Workplace retaliation in Colorado is illegal when an employer punishes you for exercising your legal rights.

Retaliation is one of the most commonly filed employment law claims in Colorado and across the country, and for good reason. Employers who violate the law often double down when an employee has the courage to speak up, report illegal conduct, or file a complaint. The law recognizes this dynamic and provides strong protections for employees who engage in what is known as protected activity.

What Constitutes Protected Activity Under Colorado Workplace Retaliation Law

Protected activity includes filing a complaint about wages, hours, or working conditions, whether internally to your employer or externally to a government agency such as the Colorado Division of Labor and Employment, the EEOC, or the Colorado Civil Rights Division.

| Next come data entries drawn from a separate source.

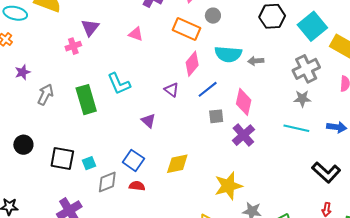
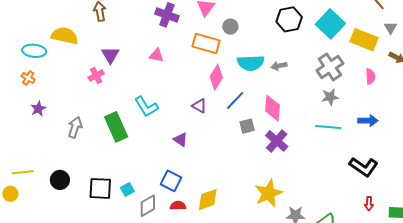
purple star: (23, 72) -> (38, 109), moved
yellow diamond: (177, 164) -> (208, 200), moved

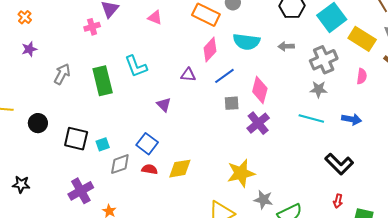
gray arrow: (279, 66) -> (286, 46), moved
purple triangle: (199, 106) -> (188, 75), turned -35

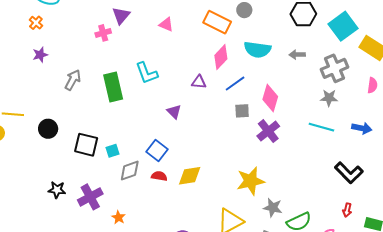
black star: (21, 184) -> (57, 190), moved

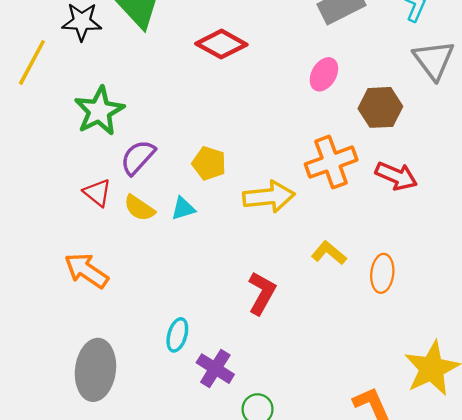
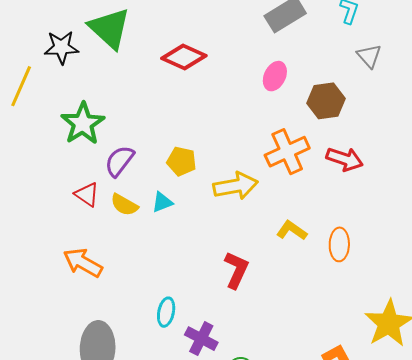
gray triangle: (434, 60) -> (369, 56), size x0.7

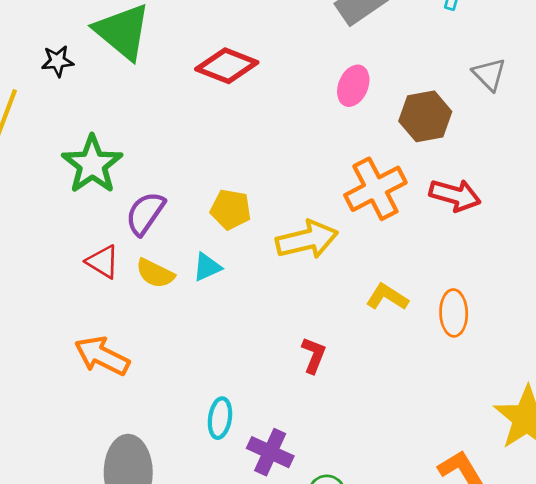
black star: (61, 47) -> (57, 61), size x0.7
gray triangle: (369, 56) -> (489, 74), moved
red L-shape: (236, 270) -> (314, 355), size x0.7

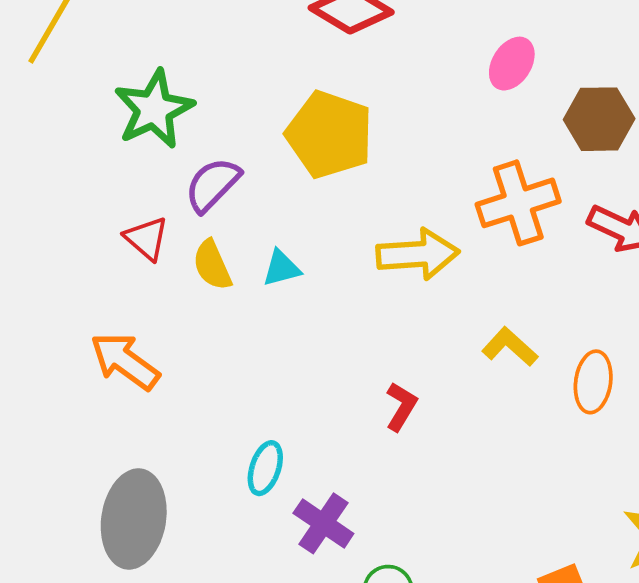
yellow pentagon: (231, 209) -> (329, 135), moved, size x1.6
yellow semicircle: (155, 273) -> (212, 265), turned 30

It includes participating in an investigation or legal proceeding, such as providing testimony, serving as a witness, or cooperating with an agency investigation. It includes opposing conduct you reasonably believe to be illegal, such as reporting harassment, discrimination, safety violations, or fraud. And it includes exercising your statutory rights, such as requesting sick leave under the HFWA, filing for FAMLI benefits, or requesting a reasonable accommodation for a disability.

A critical point: you do not need to prove that the underlying conduct was actually illegal. Protection attaches as long as you had a reasonable, good-faith belief that a violation occurred. Even if your complaint turns out to be factually mistaken, you are protected from retaliation for making it, as long as you believed in good faith that your employer was breaking the law.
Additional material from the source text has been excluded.